WORK INSTRUCTIONS – Up to and including the final line, retype each line of the records below, starting with the one that contains "ação de apoio".

RECORDS FOR THE TASK –
=== Begin Enclosure ===

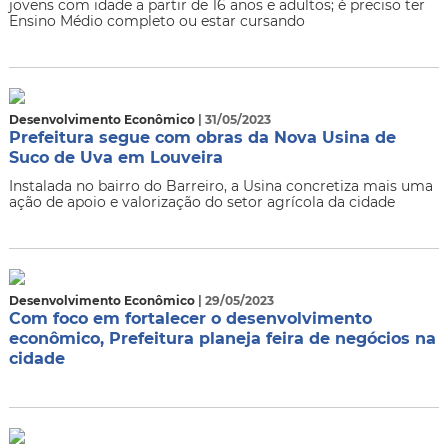
jovens com idade a partir de 16 anos e adultos; é preciso ter
Ensino Médio completo ou estar cursando
Desenvolvimento Econômico
| 31/05/2023
Prefeitura segue com obras da Nova Usina de
Suco de Uva em Louveira
Instalada no bairro do Barreiro, a Usina concretiza mais uma
ação de apoio e valorização do setor agrícola da cidade
Desenvolvimento Econômico
| 29/05/2023
Com foco em fortalecer o desenvolvimento
econômico, Prefeitura planeja feira de negócios na
cidade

=== End Enclosure ===

ANSWER BOX –
ação de apoio e valorização do setor agrícola da cidade
Desenvolvimento Econômico
| 29/05/2023
Com foco em fortalecer o desenvolvimento
econômico, Prefeitura planeja feira de negócios na
cidade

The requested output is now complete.